Found this interview of Reinhart and Rogoff via Barry Ritholtz (I had to search the title in Google to get past the paywall):
Top Culprit in the Financial Crisis: Human Nature, by Lawrence Strauss: ... What are your thoughts about the steps taken to foster fiscal and monetary policy?Reinhart: We can always go back and figure out a way in which the fiscal and monetary policy could have been made sharper, to do more. But the thrust in a deep financial crisis, when you throw in both monetary and fiscal stimulus, is to come up with something that helps raise the floor. That's why the decline wasn't 10% or 12%. However, one area where policy really has left a bit to be desired is that both in the U.S. and in Europe, we have embraced forbearance. Delaying debt write-downs and delaying marking to market is not particularly conducive to speeding up deleveraging and recovery. Write-downs are not easy. On the whole, write-offs have been very sluggish.
Rogoff: ... Look at Europe. A lot of policies are directed at keeping European banks afloat, and it is crippling the credit system. You could have said the same about the U.S., where a lot of policies are about recapitalizing the financial system. The policy makers were very, very cautious about breaking eggs. The thinking was, "We just have got to hold out for a year, and it is going to be fine." ...
Is there a regulatory framework that would prevent severe financial crises?
Reinhart: Of course there is. But can we get there?
Rogoff: And stay there?
Reinhart: That's the question. Getting there is one thing, staying there is a different matter. And that's where the memory, or the dissolution of memory, kicks in. This comes out very clearly in our chapter in the book about banking crises. Devastated by what happened in the 1930s, the architects of the Bretton Woods System at the end of World War II, including John Maynard Keynes, were very leery of financial markets. This was an era of financial repression. Trade boomed. Not trade in finance, but trade in goods and services. And this very tight system, with all its distortions and problems, still delivered decade after decade of no systemic crisis. Between 1945 and 1980, it was an unusually quiet period. But then, by the late-1990s, the regulations seemed passé. The financial system found ways of circumventing regulation. It was outmoded. It was discarded, and we started anew.
Rogoff: It's important to channel some financing into safer instruments. If banks were to finance themselves like normal firms by raising a significant share of their lendable capital through issuing equity or retained earnings, we would have much, much safer financial system.
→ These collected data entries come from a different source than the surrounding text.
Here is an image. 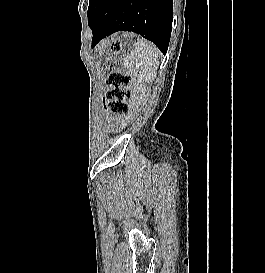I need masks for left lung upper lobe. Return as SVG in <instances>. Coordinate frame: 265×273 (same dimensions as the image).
Listing matches in <instances>:
<instances>
[{"mask_svg":"<svg viewBox=\"0 0 265 273\" xmlns=\"http://www.w3.org/2000/svg\"><path fill=\"white\" fill-rule=\"evenodd\" d=\"M104 15L101 13L94 14V12L88 8V23L96 20V23H101L103 21Z\"/></svg>","mask_w":265,"mask_h":273,"instance_id":"left-lung-upper-lobe-1","label":"left lung upper lobe"}]
</instances>
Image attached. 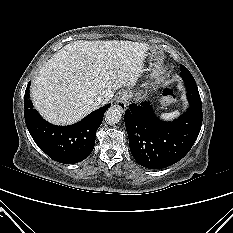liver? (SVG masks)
Wrapping results in <instances>:
<instances>
[{"label": "liver", "instance_id": "1", "mask_svg": "<svg viewBox=\"0 0 233 233\" xmlns=\"http://www.w3.org/2000/svg\"><path fill=\"white\" fill-rule=\"evenodd\" d=\"M149 45L132 41H83L65 45L40 69L30 92L38 112L57 125L73 124L109 102L114 91L134 86Z\"/></svg>", "mask_w": 233, "mask_h": 233}]
</instances>
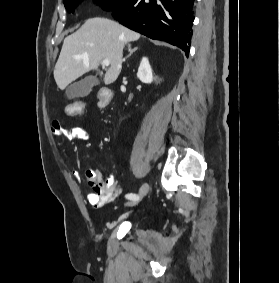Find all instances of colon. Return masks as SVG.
Returning a JSON list of instances; mask_svg holds the SVG:
<instances>
[{
	"instance_id": "obj_1",
	"label": "colon",
	"mask_w": 280,
	"mask_h": 283,
	"mask_svg": "<svg viewBox=\"0 0 280 283\" xmlns=\"http://www.w3.org/2000/svg\"><path fill=\"white\" fill-rule=\"evenodd\" d=\"M97 92H100V100L105 103L111 99V93L108 91V87H97ZM84 99H75L74 103H67L65 107L66 116H83L84 111Z\"/></svg>"
}]
</instances>
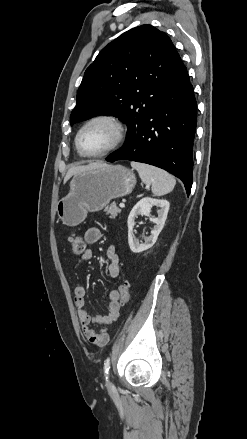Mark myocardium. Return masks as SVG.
Wrapping results in <instances>:
<instances>
[{
	"instance_id": "f54148a6",
	"label": "myocardium",
	"mask_w": 247,
	"mask_h": 439,
	"mask_svg": "<svg viewBox=\"0 0 247 439\" xmlns=\"http://www.w3.org/2000/svg\"><path fill=\"white\" fill-rule=\"evenodd\" d=\"M100 121L106 122L113 127V129L115 131V138L110 146H108L106 149H104L100 152L92 153V154L84 153L80 147V137H81L83 131L88 126H90L91 124H93L95 122H100ZM125 138H126V127L120 118H118L117 116L112 115V114H97V115L89 118L80 127V129L77 132L76 138H75V146H76V149L81 156L86 157V158H97V157H102V156L116 150L125 141Z\"/></svg>"
}]
</instances>
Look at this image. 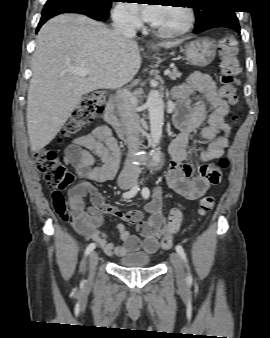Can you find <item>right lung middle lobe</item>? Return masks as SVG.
<instances>
[{"label": "right lung middle lobe", "mask_w": 270, "mask_h": 338, "mask_svg": "<svg viewBox=\"0 0 270 338\" xmlns=\"http://www.w3.org/2000/svg\"><path fill=\"white\" fill-rule=\"evenodd\" d=\"M114 1L115 0H47L45 6H55V5L86 6L109 11L111 3Z\"/></svg>", "instance_id": "dd1d6c3e"}]
</instances>
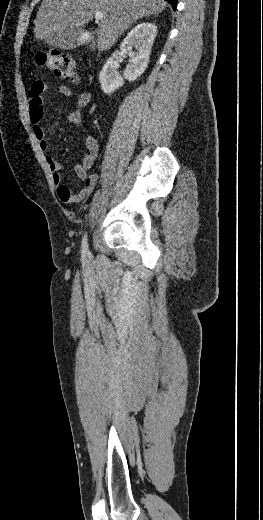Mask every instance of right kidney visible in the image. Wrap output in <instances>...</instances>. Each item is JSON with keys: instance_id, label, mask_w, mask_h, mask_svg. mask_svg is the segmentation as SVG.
<instances>
[{"instance_id": "right-kidney-1", "label": "right kidney", "mask_w": 263, "mask_h": 520, "mask_svg": "<svg viewBox=\"0 0 263 520\" xmlns=\"http://www.w3.org/2000/svg\"><path fill=\"white\" fill-rule=\"evenodd\" d=\"M156 34V25L148 22L138 24L128 33L120 45V52L116 51L112 54L99 74L101 89L104 93L111 94L124 85L125 79L135 81L144 73L149 63ZM133 48L135 51H133ZM119 53H126L130 57L123 77L117 71L118 63L114 61Z\"/></svg>"}]
</instances>
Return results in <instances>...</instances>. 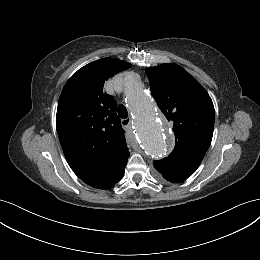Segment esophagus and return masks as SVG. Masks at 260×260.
<instances>
[{
    "label": "esophagus",
    "instance_id": "esophagus-1",
    "mask_svg": "<svg viewBox=\"0 0 260 260\" xmlns=\"http://www.w3.org/2000/svg\"><path fill=\"white\" fill-rule=\"evenodd\" d=\"M131 123V119L130 118H126V119H122L121 120V124L123 127H128Z\"/></svg>",
    "mask_w": 260,
    "mask_h": 260
}]
</instances>
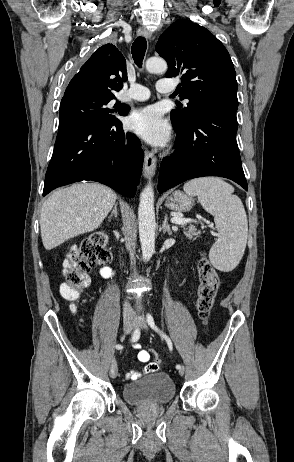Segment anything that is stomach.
<instances>
[{
    "mask_svg": "<svg viewBox=\"0 0 294 462\" xmlns=\"http://www.w3.org/2000/svg\"><path fill=\"white\" fill-rule=\"evenodd\" d=\"M168 208L175 211L185 212L189 211L193 205L194 200L192 197L180 192L175 191L166 201L165 204Z\"/></svg>",
    "mask_w": 294,
    "mask_h": 462,
    "instance_id": "1",
    "label": "stomach"
}]
</instances>
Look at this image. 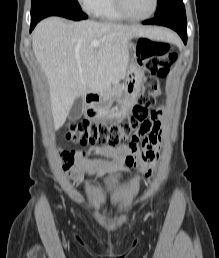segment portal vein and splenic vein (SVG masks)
Returning <instances> with one entry per match:
<instances>
[{
	"label": "portal vein and splenic vein",
	"instance_id": "18ae733b",
	"mask_svg": "<svg viewBox=\"0 0 219 258\" xmlns=\"http://www.w3.org/2000/svg\"><path fill=\"white\" fill-rule=\"evenodd\" d=\"M99 45H100V42H99V41H92V42H91V46L94 47V48H96V49L99 47Z\"/></svg>",
	"mask_w": 219,
	"mask_h": 258
}]
</instances>
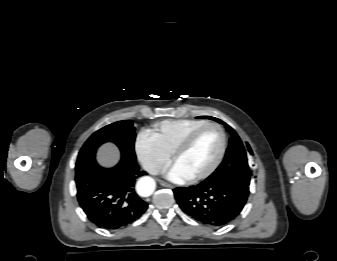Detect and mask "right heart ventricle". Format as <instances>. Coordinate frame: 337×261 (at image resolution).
<instances>
[{"instance_id": "e07e8e85", "label": "right heart ventricle", "mask_w": 337, "mask_h": 261, "mask_svg": "<svg viewBox=\"0 0 337 261\" xmlns=\"http://www.w3.org/2000/svg\"><path fill=\"white\" fill-rule=\"evenodd\" d=\"M206 123L199 119H169L156 123L150 134L169 154H172L182 139L196 127Z\"/></svg>"}]
</instances>
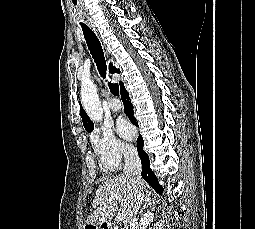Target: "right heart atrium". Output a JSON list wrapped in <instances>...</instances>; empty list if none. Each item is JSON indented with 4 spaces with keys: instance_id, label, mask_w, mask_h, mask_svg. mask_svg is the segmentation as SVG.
<instances>
[{
    "instance_id": "right-heart-atrium-1",
    "label": "right heart atrium",
    "mask_w": 255,
    "mask_h": 229,
    "mask_svg": "<svg viewBox=\"0 0 255 229\" xmlns=\"http://www.w3.org/2000/svg\"><path fill=\"white\" fill-rule=\"evenodd\" d=\"M92 145L105 171L118 168L124 158L134 153V147L118 139L110 128L103 127L92 134Z\"/></svg>"
}]
</instances>
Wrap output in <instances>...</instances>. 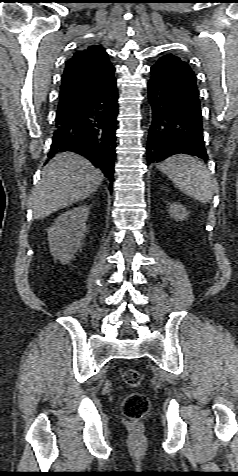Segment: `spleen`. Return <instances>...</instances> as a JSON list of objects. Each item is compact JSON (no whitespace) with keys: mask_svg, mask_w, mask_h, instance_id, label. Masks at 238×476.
<instances>
[{"mask_svg":"<svg viewBox=\"0 0 238 476\" xmlns=\"http://www.w3.org/2000/svg\"><path fill=\"white\" fill-rule=\"evenodd\" d=\"M174 185L188 196L208 203L213 196L212 179L206 165L188 155H175L158 165Z\"/></svg>","mask_w":238,"mask_h":476,"instance_id":"obj_1","label":"spleen"}]
</instances>
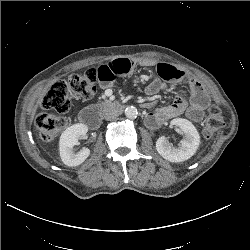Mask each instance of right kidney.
I'll list each match as a JSON object with an SVG mask.
<instances>
[{
  "instance_id": "right-kidney-1",
  "label": "right kidney",
  "mask_w": 250,
  "mask_h": 250,
  "mask_svg": "<svg viewBox=\"0 0 250 250\" xmlns=\"http://www.w3.org/2000/svg\"><path fill=\"white\" fill-rule=\"evenodd\" d=\"M88 132V127L85 124H74L68 127L61 135L59 140L60 157L63 163L67 166H77L83 163L89 156L90 150L82 148L75 153L73 147L78 144V138L85 136Z\"/></svg>"
}]
</instances>
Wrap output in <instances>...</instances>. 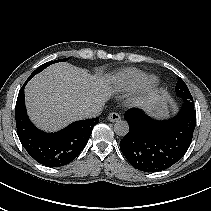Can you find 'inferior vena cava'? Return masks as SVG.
<instances>
[{
    "label": "inferior vena cava",
    "instance_id": "inferior-vena-cava-1",
    "mask_svg": "<svg viewBox=\"0 0 211 211\" xmlns=\"http://www.w3.org/2000/svg\"><path fill=\"white\" fill-rule=\"evenodd\" d=\"M102 110H103V104H96L86 109L83 112V115L85 118H95L101 114Z\"/></svg>",
    "mask_w": 211,
    "mask_h": 211
}]
</instances>
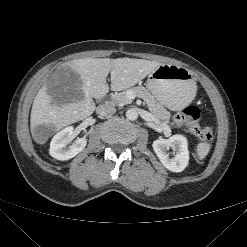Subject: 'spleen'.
<instances>
[{
    "label": "spleen",
    "instance_id": "spleen-1",
    "mask_svg": "<svg viewBox=\"0 0 247 247\" xmlns=\"http://www.w3.org/2000/svg\"><path fill=\"white\" fill-rule=\"evenodd\" d=\"M209 151H210V144L209 143L200 142L197 144L196 152H197V156L200 160L205 158L206 155L209 153Z\"/></svg>",
    "mask_w": 247,
    "mask_h": 247
}]
</instances>
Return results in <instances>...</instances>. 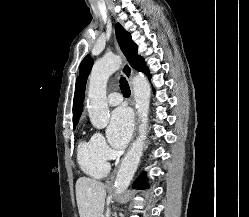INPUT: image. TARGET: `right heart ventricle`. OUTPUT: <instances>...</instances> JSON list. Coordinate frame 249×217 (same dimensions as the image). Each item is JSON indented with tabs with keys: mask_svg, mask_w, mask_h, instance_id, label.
Listing matches in <instances>:
<instances>
[{
	"mask_svg": "<svg viewBox=\"0 0 249 217\" xmlns=\"http://www.w3.org/2000/svg\"><path fill=\"white\" fill-rule=\"evenodd\" d=\"M77 160L82 171L93 178H103L109 171L107 160L97 152L92 138L79 143Z\"/></svg>",
	"mask_w": 249,
	"mask_h": 217,
	"instance_id": "e07e8e85",
	"label": "right heart ventricle"
}]
</instances>
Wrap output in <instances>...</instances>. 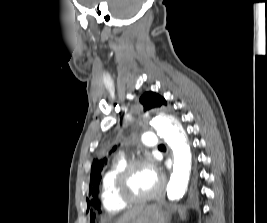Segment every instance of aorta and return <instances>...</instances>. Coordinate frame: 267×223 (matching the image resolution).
Wrapping results in <instances>:
<instances>
[{
  "label": "aorta",
  "mask_w": 267,
  "mask_h": 223,
  "mask_svg": "<svg viewBox=\"0 0 267 223\" xmlns=\"http://www.w3.org/2000/svg\"><path fill=\"white\" fill-rule=\"evenodd\" d=\"M150 125L173 151V172L166 188L169 201L182 198L186 192L191 172V152L181 123L171 115H157Z\"/></svg>",
  "instance_id": "1"
}]
</instances>
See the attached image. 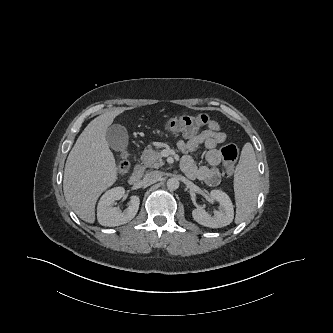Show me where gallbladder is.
Instances as JSON below:
<instances>
[{
	"mask_svg": "<svg viewBox=\"0 0 333 333\" xmlns=\"http://www.w3.org/2000/svg\"><path fill=\"white\" fill-rule=\"evenodd\" d=\"M128 132L120 124H113L108 127L106 140L114 151H124L128 146Z\"/></svg>",
	"mask_w": 333,
	"mask_h": 333,
	"instance_id": "bac80fb5",
	"label": "gallbladder"
}]
</instances>
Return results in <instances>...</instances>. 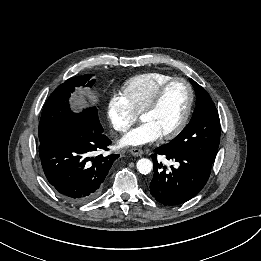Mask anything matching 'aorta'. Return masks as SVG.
<instances>
[{
    "mask_svg": "<svg viewBox=\"0 0 261 261\" xmlns=\"http://www.w3.org/2000/svg\"><path fill=\"white\" fill-rule=\"evenodd\" d=\"M137 170L141 174H149L153 169L152 162L147 158L139 159L136 164Z\"/></svg>",
    "mask_w": 261,
    "mask_h": 261,
    "instance_id": "aorta-1",
    "label": "aorta"
}]
</instances>
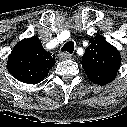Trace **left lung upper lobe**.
<instances>
[{
    "instance_id": "1",
    "label": "left lung upper lobe",
    "mask_w": 127,
    "mask_h": 127,
    "mask_svg": "<svg viewBox=\"0 0 127 127\" xmlns=\"http://www.w3.org/2000/svg\"><path fill=\"white\" fill-rule=\"evenodd\" d=\"M89 43L82 57L84 71L91 82L106 85L115 79L121 55L102 35L91 37Z\"/></svg>"
}]
</instances>
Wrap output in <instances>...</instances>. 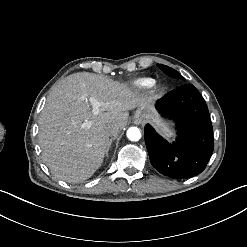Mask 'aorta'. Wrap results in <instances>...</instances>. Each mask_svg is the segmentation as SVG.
Segmentation results:
<instances>
[{
  "instance_id": "obj_1",
  "label": "aorta",
  "mask_w": 247,
  "mask_h": 247,
  "mask_svg": "<svg viewBox=\"0 0 247 247\" xmlns=\"http://www.w3.org/2000/svg\"><path fill=\"white\" fill-rule=\"evenodd\" d=\"M126 135L131 141H138L141 138V132L137 127L129 128Z\"/></svg>"
}]
</instances>
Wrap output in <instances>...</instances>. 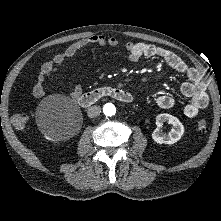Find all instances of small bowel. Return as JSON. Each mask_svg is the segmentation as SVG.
Listing matches in <instances>:
<instances>
[{"instance_id":"obj_1","label":"small bowel","mask_w":221,"mask_h":221,"mask_svg":"<svg viewBox=\"0 0 221 221\" xmlns=\"http://www.w3.org/2000/svg\"><path fill=\"white\" fill-rule=\"evenodd\" d=\"M105 45L117 47L119 40L113 36L93 35L72 43L64 51L43 63L32 88L33 95L37 98L45 96L46 90L43 85L45 79L51 76L56 71L57 66L63 64L67 59L73 58L84 48ZM125 49L128 52V58L131 62H138L143 58L158 57L163 59L165 63L176 72L186 75L188 81L182 84L181 92L189 99L184 107V113L187 117H196L200 110L208 106L209 96L206 91V84L200 73L197 69L188 66L174 52L160 46L141 42H127ZM81 93L82 87L78 85L71 92V97L77 99ZM156 104L162 109H168L174 106L175 101L169 95H160L156 98Z\"/></svg>"}]
</instances>
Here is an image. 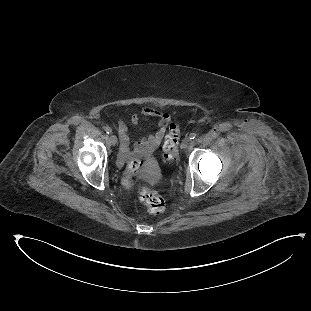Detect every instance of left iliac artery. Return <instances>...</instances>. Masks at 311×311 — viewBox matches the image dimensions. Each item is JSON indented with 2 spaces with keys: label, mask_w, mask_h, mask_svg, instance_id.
Returning <instances> with one entry per match:
<instances>
[{
  "label": "left iliac artery",
  "mask_w": 311,
  "mask_h": 311,
  "mask_svg": "<svg viewBox=\"0 0 311 311\" xmlns=\"http://www.w3.org/2000/svg\"><path fill=\"white\" fill-rule=\"evenodd\" d=\"M196 136H197L196 133H191V134H190V139H194Z\"/></svg>",
  "instance_id": "left-iliac-artery-1"
}]
</instances>
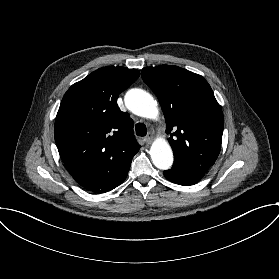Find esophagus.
<instances>
[{
	"label": "esophagus",
	"instance_id": "obj_1",
	"mask_svg": "<svg viewBox=\"0 0 279 279\" xmlns=\"http://www.w3.org/2000/svg\"><path fill=\"white\" fill-rule=\"evenodd\" d=\"M145 143L146 144H151L153 141V134L152 133H148V135L145 137Z\"/></svg>",
	"mask_w": 279,
	"mask_h": 279
}]
</instances>
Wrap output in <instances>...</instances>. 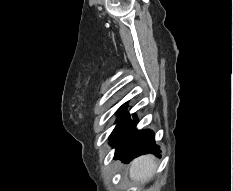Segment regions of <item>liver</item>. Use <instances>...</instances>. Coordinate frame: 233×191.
<instances>
[{"mask_svg": "<svg viewBox=\"0 0 233 191\" xmlns=\"http://www.w3.org/2000/svg\"><path fill=\"white\" fill-rule=\"evenodd\" d=\"M156 168L157 163L154 156H140L130 165V178L136 182L145 183L152 178Z\"/></svg>", "mask_w": 233, "mask_h": 191, "instance_id": "obj_1", "label": "liver"}]
</instances>
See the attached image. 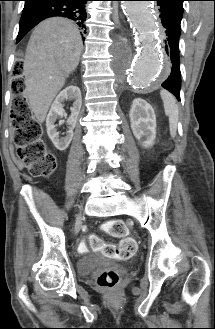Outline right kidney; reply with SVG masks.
Returning a JSON list of instances; mask_svg holds the SVG:
<instances>
[{"label":"right kidney","instance_id":"right-kidney-1","mask_svg":"<svg viewBox=\"0 0 215 329\" xmlns=\"http://www.w3.org/2000/svg\"><path fill=\"white\" fill-rule=\"evenodd\" d=\"M66 100H74L73 107L71 108V115L67 119L68 131L65 137H60L55 122L58 117H63L65 111L63 109V103ZM82 105L81 91L77 86L70 85L63 89L56 97L55 101L51 105V109L46 118L47 134L51 139L54 146L64 151L69 146L73 138V129L75 128L77 117L79 115Z\"/></svg>","mask_w":215,"mask_h":329}]
</instances>
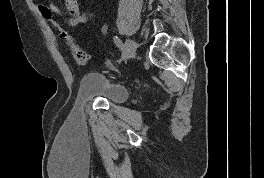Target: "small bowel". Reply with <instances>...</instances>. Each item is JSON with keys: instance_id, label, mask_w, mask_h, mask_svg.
I'll list each match as a JSON object with an SVG mask.
<instances>
[{"instance_id": "c3829d8e", "label": "small bowel", "mask_w": 264, "mask_h": 178, "mask_svg": "<svg viewBox=\"0 0 264 178\" xmlns=\"http://www.w3.org/2000/svg\"><path fill=\"white\" fill-rule=\"evenodd\" d=\"M63 3V10L50 1L46 6L53 14L64 17L66 23L71 27H77L81 24H85L88 21V14L85 11H81L79 9L77 0H63Z\"/></svg>"}]
</instances>
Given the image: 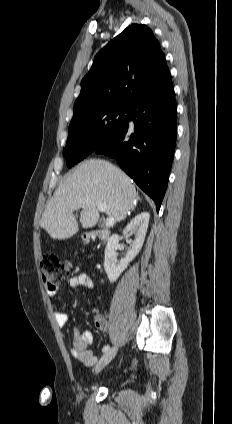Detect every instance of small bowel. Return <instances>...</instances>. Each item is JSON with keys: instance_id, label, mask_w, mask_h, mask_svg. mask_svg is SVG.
<instances>
[{"instance_id": "c3829d8e", "label": "small bowel", "mask_w": 232, "mask_h": 424, "mask_svg": "<svg viewBox=\"0 0 232 424\" xmlns=\"http://www.w3.org/2000/svg\"><path fill=\"white\" fill-rule=\"evenodd\" d=\"M68 285L71 288L83 287L86 289L94 288V281L88 272H79L68 280ZM60 288L48 289L50 296H57ZM54 317L58 325L65 326L69 322V315L64 311H55ZM96 327L102 332L108 331L107 320L95 311L94 319ZM92 341V334L87 330H83L80 326L74 327L73 330V344L70 348L71 355L84 365H93L97 357L88 349Z\"/></svg>"}]
</instances>
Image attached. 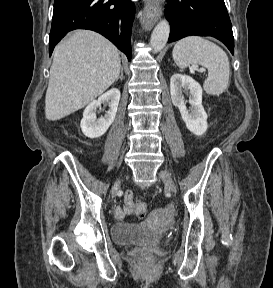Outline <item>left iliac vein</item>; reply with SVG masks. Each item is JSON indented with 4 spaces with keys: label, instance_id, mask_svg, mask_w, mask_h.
Segmentation results:
<instances>
[{
    "label": "left iliac vein",
    "instance_id": "obj_1",
    "mask_svg": "<svg viewBox=\"0 0 273 288\" xmlns=\"http://www.w3.org/2000/svg\"><path fill=\"white\" fill-rule=\"evenodd\" d=\"M159 177L164 182L165 186L173 193H177V187L173 182L169 173L165 171H159Z\"/></svg>",
    "mask_w": 273,
    "mask_h": 288
}]
</instances>
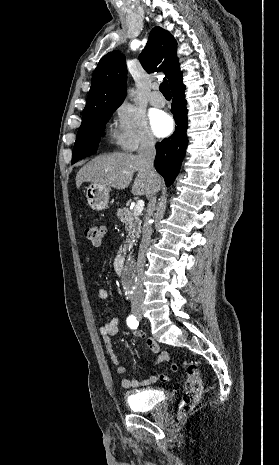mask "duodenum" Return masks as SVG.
I'll return each mask as SVG.
<instances>
[{"mask_svg": "<svg viewBox=\"0 0 279 465\" xmlns=\"http://www.w3.org/2000/svg\"><path fill=\"white\" fill-rule=\"evenodd\" d=\"M125 264V251L122 250L115 258V268L119 274L123 272Z\"/></svg>", "mask_w": 279, "mask_h": 465, "instance_id": "410a0bca", "label": "duodenum"}]
</instances>
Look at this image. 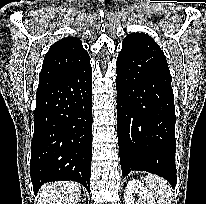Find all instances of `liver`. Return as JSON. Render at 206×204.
I'll return each mask as SVG.
<instances>
[{
  "label": "liver",
  "instance_id": "1",
  "mask_svg": "<svg viewBox=\"0 0 206 204\" xmlns=\"http://www.w3.org/2000/svg\"><path fill=\"white\" fill-rule=\"evenodd\" d=\"M81 195L75 182H54L43 185L38 193L40 204H76Z\"/></svg>",
  "mask_w": 206,
  "mask_h": 204
}]
</instances>
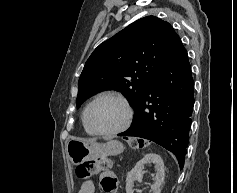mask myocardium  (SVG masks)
Listing matches in <instances>:
<instances>
[{"mask_svg": "<svg viewBox=\"0 0 237 193\" xmlns=\"http://www.w3.org/2000/svg\"><path fill=\"white\" fill-rule=\"evenodd\" d=\"M103 98L115 99L118 102H120L121 105L124 107L125 112H126V118H125L124 123L120 127L113 129V130L102 131V130H98L97 128H95L94 125L92 124V122L90 120L91 109L97 101H99ZM85 118H86L88 127L91 129V131L94 134L101 135V136H114V135H118L120 133L125 132L131 126L133 119H134V110H133L131 104L128 102V100L125 97H123L122 95H120L118 93H114V92H104V93H101L98 96H96L88 104V106L86 108V112H85Z\"/></svg>", "mask_w": 237, "mask_h": 193, "instance_id": "1", "label": "myocardium"}]
</instances>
So that's a very simple change. ...
Reinhart: You go through history and, in good times, the tendency is to liberalize. Then a crisis happens, and you retrench. But the retrenchment lasts only as long as your memory does, and memory is not that great. Not the memory of the policy makers and not the memory of the markets. So as you start putting time in between where you are now and your last crisis, complacency sets in, and you begin to be more cavalier about what your indicators or warning signals are showing. That's the essence of the this-time-is-different syndrome. The debt ratios are X, but we really don't have to worry about that; the price-earnings ratios are Y, but that's not a concern.
And so, given that this is so grounded in human nature, I'm extremely skeptical that we will overcome financial crises in any definitive way. We may have longer stretches [without a major crisis], as we did after World War II during the era of financial repression, which grew out of the crisis of the early 1930s. Back then, you had a lot more regulation and clamps on risk-taking, both domestically and cross-border. But then we outgrew it. It was passé. Who needed Glass-Steagall? ...
I mostly agree with what they say in the interview, but they are still too hawkish on short-run fiscal policy for my taste. I believe their work and statements in interviews such as this helped to drive the harmful austerity movement in Europe and that should at least bring caution. Reinhart's argument was that yes, immediate austerity makes things worse. But the failure to invoke immediate austerity brings about even bigger problems down the road, so big that the pain now is worth it. She has backed off a bit relative to where she was a few years ago, but as the following quote shows Reinhart will only say "the idea of withdrawing stimulus in what is still a frail environment is not an easy one to tackle" -- notice that she doesn't say it is the wrong policy for a country line the U.S.:
this is not the time to be an inflation hawk. I would rather see the margin of error favor easing too much, rather than too little, for many reasons. The frailty of the recovery is still an issue. The amount of debt that is still out there for households, the financial industry, and the government is still large.
The fiscal side is more complicated, because the idea of withdrawing stimulus in what is still a frail environment is not an easy one to tackle. However, over the longer haul, a comprehensive, credible fiscal consolidation is very much needed, because as much as we allude to the level of public debt, the level of private debt, external debt, and so on are even higher. And we also have a lot of unfunded liabilities in our pension scheme, a long-term issue that needs addressing.
The last statement is annoying. It's health care costs, not unfunded pension liabilities that is the problem for the long-run federal budget. Maybe she has unfunded state and local pension liabilities in mind as well, don't know, but a bit more care when making these kinds of statements would be helpful since this will be interpreted by most as a call for big cuts in Social Security. It was enough to aid and abet the failed austerity movement, do they want to similarly aid and abet the dismantling of Social Security with careless statements such as this?